Estimating has many different methods. Restoration estimators are typically part commercial estimator, part restoration, and part magician. I have seen million-dollar jobs estimated and summarized on the back of an envelope and others on spreadsheets that NASA could not even follow. There is not just one type of restoration estimator, but we all have the same goal: understand cost, plan labor methods, and make money.
Whether you estimate on paper or digitally you need to have a system that allows you to see the entire concept of the structure you are estimating. Since a portion of restoration projects are performed without proper drawings, the estimator must assume many conditions, qualify, and estimate accordingly.
For me, I would flip through the pages when they existed and look at the plan, then the elevations, sections, and structural drawings, making notes before I ever recorded a measurement. I also always began on the plan of a drawing in the upper left-hand corner. There was no real reason, it just worked for me.
One of the tasks I had when estimating was windows, and since I am not one to “wing it,” I always measured and calculated my costs. I have learned many people in new construction have a cost in their head and they just go with it. I had one old employer tell me to take the perimeter of the two-story building and triple it, and that would give me a number he was happy with for flashing. Another boss would just change their brick production from 600 pieces per man/per day to 450 pieces per man/per day and figured that this would cover his costs.
Well, I am not one of those guys. I have to figure it down to the screws. Though I did not particularly like figuring windows and backing numbers out of my other quantities, it had to be done.
Here is an example: I have a 1:1 crew on a non-union project. Let's just say my brick layers (mechanics) are $30 per hour and helpers are $18 per hour. If I have a 28% burden, my day cost will be $492 per day without profit of equipment. If my production is 600 pieces per day for laying brick, my cost for a two-man crew is 82 cents per brick installed. If I drop production to 450 pieces per day my cost increases to $1.09 per brick installed.

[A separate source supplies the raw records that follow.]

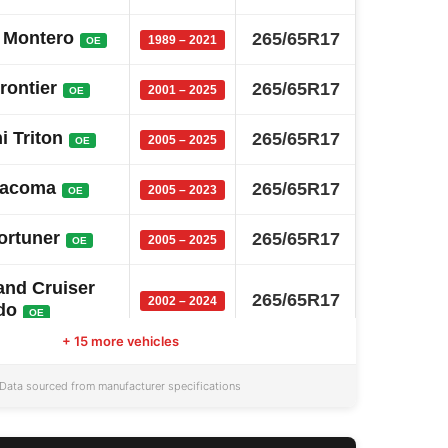
i Montero
265/65R17
1989 – 2021
OE
rontier
265/65R17
2001 – 2025
OE
i Triton
265/65R17
2005 – 2025
OE
Tacoma
265/65R17
2005 – 2023
OE
ortuner
265/65R17
2005 – 2025
OE
and Cruiser
265/65R17
2002 – 2024
do
OE
+ 15 more vehicles
a Sw4
265/65R17
2005 – 2025
OE
Data sourced from manufacturer specifications
anger
265/65R17
2011 – 2025
OE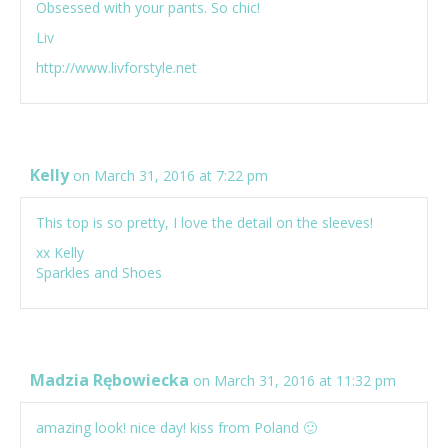
Obsessed with your pants. So chic!
Liv
http://www.livforstyle.net
Kelly
on March 31, 2016 at 7:22 pm
This top is so pretty, I love the detail on the sleeves!
xx Kelly
Sparkles and Shoes
Madzia Rębowiecka
on March 31, 2016 at 11:32 pm
amazing look! nice day! kiss from Poland 🙂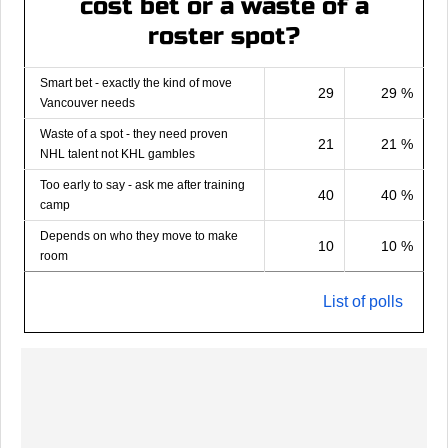
cost bet or a waste of a
roster spot?
Smart bet - exactly the kind of move
29
29 %
Vancouver needs
Waste of a spot - they need proven
21
21 %
NHL talent not KHL gambles
Too early to say - ask me after training
40
40 %
camp
Depends on who they move to make
10
10 %
room
List of polls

This estimating change allows for $1.09 per brick - $0.82 per brick = $0.27 per brick installed.
So, if you estimated your flashing by reducing the brick production, your 4-foot opening would be $40.50 per day for flashing materials overall ($0.27 per brick installed per day x 150 brick production difference), all with hoping that the production is actually made. This is an estimating mistake that the field cannot make up.
For example, if you had to flash one window 4 feet wide, you may have the following costs:
The overall cost is $ 43.90 per 4-foot opening for flashing (5 feet of flashing required for bearing). With this cost versus the production change, the project cannot afford to purchase the materials without becoming a loser.
It is important to estimate the cost of a specific task and really understand what tasks are involved so you can accurately bid a project, rather than just throw a number at it. Many can get away with throwing a number, but many cannot! I am one of those folks who cannot.
Once you really understand the cost of the flashing on a project, you can better evaluate the possibilities of alternate materials and the real cost differences. There are many products available for flashing a project in today’s market; take the time to understand an option before you decide if it is a savings or an additional expense to your project. Different membranes have different actual installation rates and performances as well as products that can properly adhere and seal them.
Here is an example: ethylene propylene diene monomer rubber (EPDM or tire tube material) is not compatible with a bituminous mastic (muck) because it causes it to bubble and stretch, and Thermoplastic Olefin (TPO) has a surface energy that will not bond to polyurethanes, silicones or polyethers. The list goes on. Today, since everything we use has a polymer modification of some sort, each manufacturer or membrane must be properly matched for a correct selection.
Flashing has become a critical component of the wall; if it fails, big money is spent to correct the problem. Estimating the costs correctly and choosing a cost-efficient method to begin with sure helps when putting a masonry budget together for the next project.